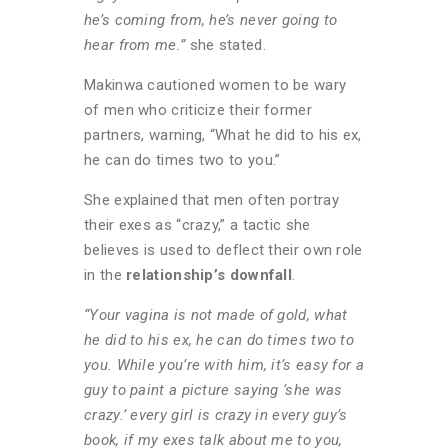
he’s coming from, he’s never going to
hear from me.”
she stated.
Makinwa cautioned women to be wary
of men who criticize their former
partners, warning, “What he did to his ex,
he can do times two to you.”
She explained that men often portray
their exes as “crazy,” a tactic she
believes is used to deflect their own role
in the
relationship’s downfall
.
“Your vagina is not made of gold, what
he did to his ex, he can do times two to
you.
While you’re with him, it’s easy for a
guy to paint a picture saying ‘she was
crazy.’ every girl is crazy in every guy’s
book, if my exes talk about me to you,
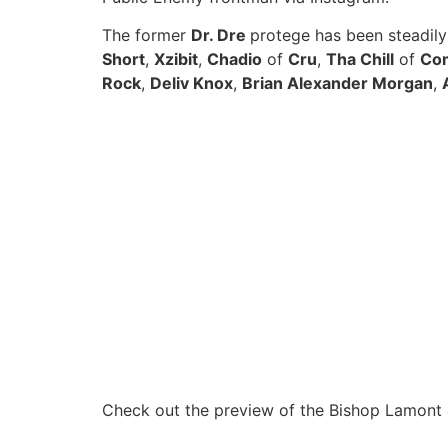
The former
Dr. Dre
protege has been steadil
Short
,
Xzibit
,
Chadio
of
Cru
,
Tha Chill
of
Com
Rock
,
Deliv Knox
,
Brian Alexander Morgan
,
Check out the preview of the Bishop Lamont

PROBLEM DESCRIPTION: In the listing, find every line with the word "crazy" and return it.

EXERCISE SOLUTION:
their exes as “crazy,” a tactic she
crazy.’ every girl is crazy in every guy’s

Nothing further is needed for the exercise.